Roberta worked with the National Council for the Prevention of War and the League of Nations at Geneva. She also participated in the Hubert Herring seminar in Latin-American Relations at the University of Mexico and an Oriental seminar with Upton Close in Japan and China. She also went to China and was elected to the faculty of Yenching University. The Japanese invasion of China forced her to return to America. She was also a member of the American Association of University Women, the Geographic Society, the United Nations Association and had fellowships in Clark University and the University of Wisconsin.
The collection consists of primarily Roberta Hodgson's working notes for her writings in academia and her career. Most of her notes cover topics related to foreign policy, diplomacy, and race.

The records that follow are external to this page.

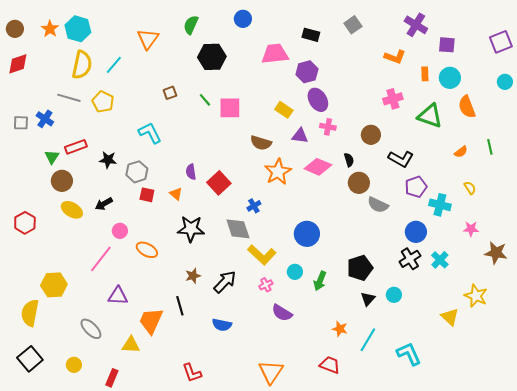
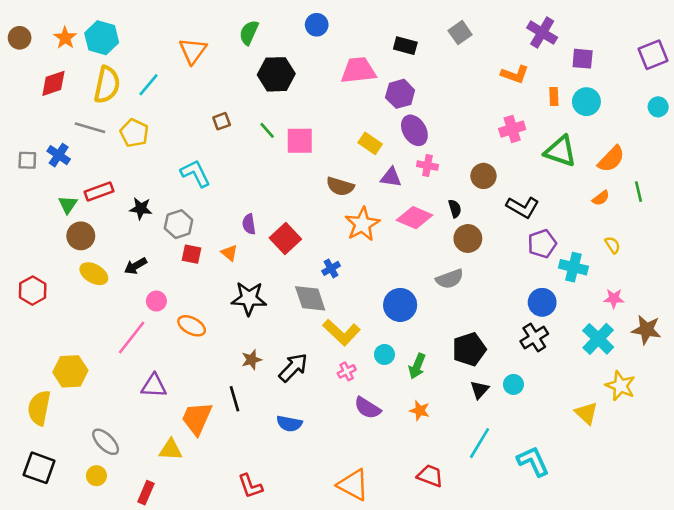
red diamond: (18, 64) -> (53, 83), moved
orange semicircle: (467, 107) -> (611, 159), moved, turned -115
gray semicircle: (378, 205) -> (450, 279), moved, turned -45
cyan cross: (440, 260) -> (598, 339), moved, size x1.4
gray ellipse: (91, 329) -> (106, 442), moved
orange star: (340, 329) -> (420, 411), moved
black square: (30, 359) -> (39, 468), turned -30
orange triangle: (271, 372) -> (353, 485), turned -36

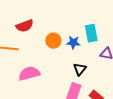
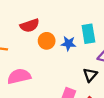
red semicircle: (25, 26) -> (30, 25), moved
black triangle: (80, 69) -> (90, 75), moved

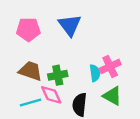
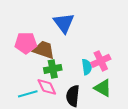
pink pentagon: (28, 29) -> (26, 43), moved
brown trapezoid: (31, 71) -> (44, 50), moved

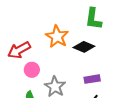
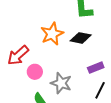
orange star: (57, 37) -> (52, 34), turned 30

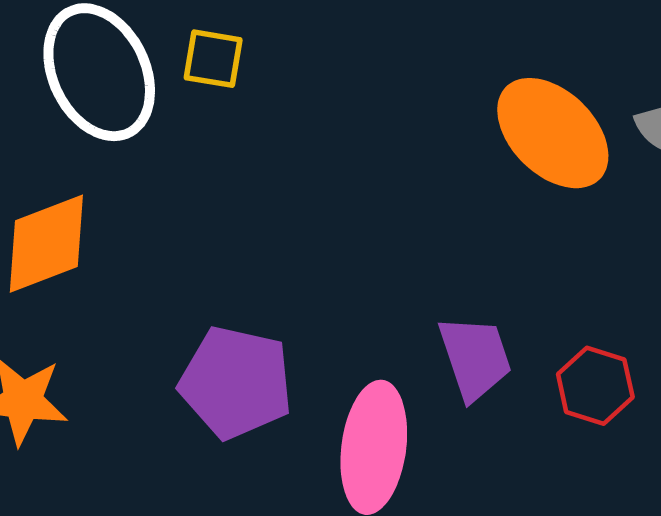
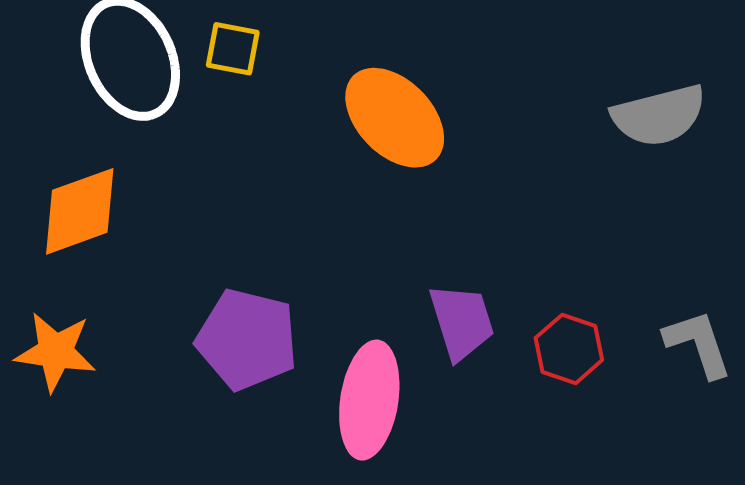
orange ellipse: (553, 133) -> (395, 118), moved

Box 1 to 5 concentrate on Robert Hodgson's notes with the League of Nations and other foreign excursions, including her time spent in China. These boxes include Hodgson's extensive research for her publications and teaching.
Box 6 is devoted to Roberta Hodgson's observations about blacks in the 1910s, where she uses Athens, Georgia as a case study. Her original research is entitled "Types and Traits of the Negroes of Athens, Georgia" and covers 1911 to 1918. Hodgson attempts to categorize blacks based on physical and psychological traits. She further divides blacks into groups determined by "race" (skin tone), county/city association, education, and occupation.
Box 7 contains three photographs, presumably of Hodgson and her friends and family, and a research ledger about her work.
Oversized Folder 1 holds several pieces of art and heraldry.
Arranged by record type.
Roberta Hodgson papers, MS 1390. Hargrett Rare Book and Manuscript Library, The University of Georgia Libraries.